It All Came Together: Armstrong County Celebrates Trail Extension

Armstrong Trails celebrated ten miles of new trail, including the rehabilitated Kiski Junction Railroad Bridge, on April 1, 2024. The expansion provides vital connections to regional and interstate trail systems and is drawing an exciting wave of new users.

Hundreds of people attended the opening ceremony, “Celebrating the Impossible,” including state and local leaders like DCNR Secretary Cindy Dunn, Armstrong County Commissioners John Strate, Anthony Shea, and Pat Fabian, and State Representatives Donna Oberlander and Abby Major.

The addition extends the trail from Rosston in Manor Township, near the confluence of Crooked Creek and the Allegheny River, to the Kiski River in Gilpin. It’s part of a 52.5-mile corridor that passes through Armstrong, Westmoreland and Clarion counties.

The railroad bridge dates back to 1899. Crews have been busy removing the rails and replacing the surface with concrete, as well as adding a railing.

A $120,000 cash investment from the Trail Volunteer Fund made the project possible, money that came from a Pittsburgh Foundation grant. Completing the project was a community effort, said Armstrong Trails Executive Director Chris Ziegler. Hiles Excavating of Chicora and Holbein Inc. of Freeport donated equipment and crews to complete the trail; volunteers came out to lend a hand.

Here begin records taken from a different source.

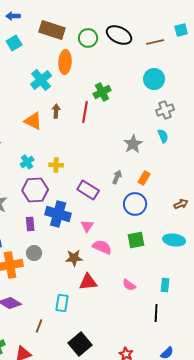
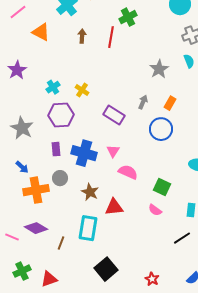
orange triangle: (33, 121) -> (41, 32), moved
yellow cross: (56, 165) -> (82, 90), turned 32
blue cross: (58, 214) -> (84, 153), moved
green square: (136, 240) -> (162, 187), moved, turned 36
brown star: (74, 258) -> (90, 192), moved, turned 30
cyan rectangle: (62, 303) -> (88, 228), size x1.4
black line: (156, 313) -> (182, 238), turned 54
brown line: (39, 326) -> (61, 243), moved

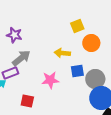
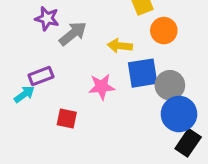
gray arrow: (21, 58) -> (73, 34), moved
blue square: (77, 71) -> (143, 73), size x1.5

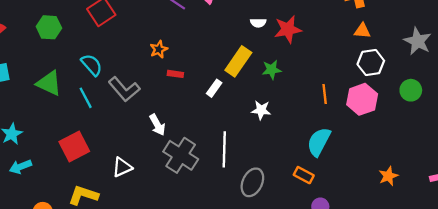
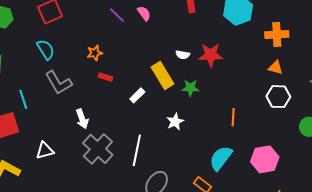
white semicircle: (258, 23) -> (183, 55), moved
yellow rectangle: (238, 61) -> (162, 76), turned -76
cyan semicircle: (92, 65) -> (46, 49), moved
cyan line: (86, 98) -> (23, 99), moved
pink hexagon: (362, 99) -> (265, 159), moved
white star: (261, 110) -> (175, 122), turned 30

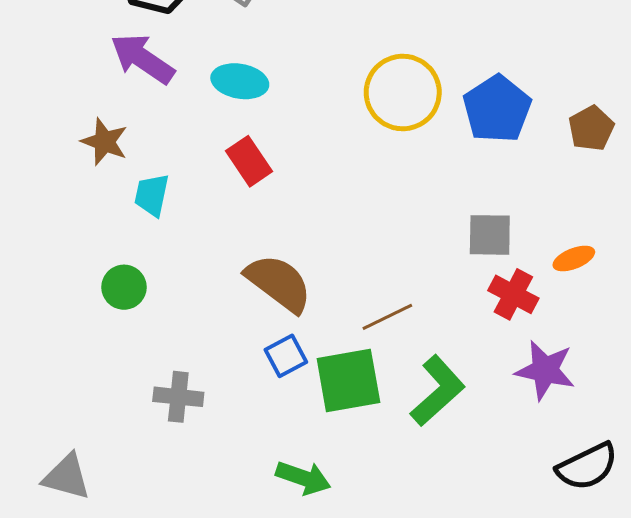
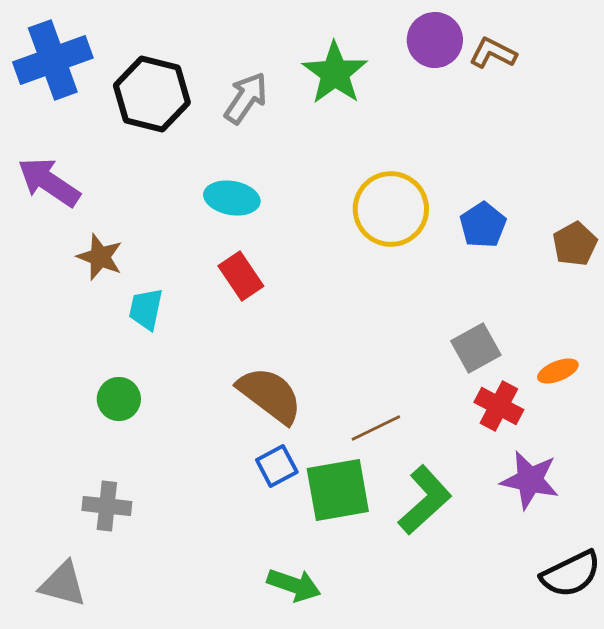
purple arrow: (142, 59) -> (49, 182), moved
blue pentagon: (497, 109) -> (483, 225), size x0.7
gray square: (490, 235) -> (476, 348), turned -30
gray cross: (178, 397) -> (107, 506), moved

The Armstrong Trails system will eventually link to the Butler-Freeport and Tredway trails. It also will connect to regional trail networks like the Erie to Pittsburgh Trail, the Pittsburgh to Harrisburg Main Line Canal Greenway, and the larger Industrial Heartland Trails network.

As the trail has grown, so has its popularity.

“The first day we opened the trail on this new section, we saw this gigantic influx of people and it was like, did someone turn the switch on?” Ziegler said.

Businesses like vacation rentals, coffee shops and breweries have opened as a result of the increased traffic.

Speaking at the opening ceremony, DCNR Secretary Cindy Dunn talked about how the trail also connects people and communities.

“From a statewide level, this is probably the most significant trail gap I’ve had the honor of closing this year,” she said. What gives Pennsylvania its greatest hope for the future, she added, is cultivating the best places to live, work, and play, “and that’s places where there are amenities like trails, where there are parks, where there are beautiful communities nestled along the banks of these rivers.”

Armstrong Trails already has funding for its next expansion, a 4-mile stretch to Leechburg. That project is expected to be completed in time for summer.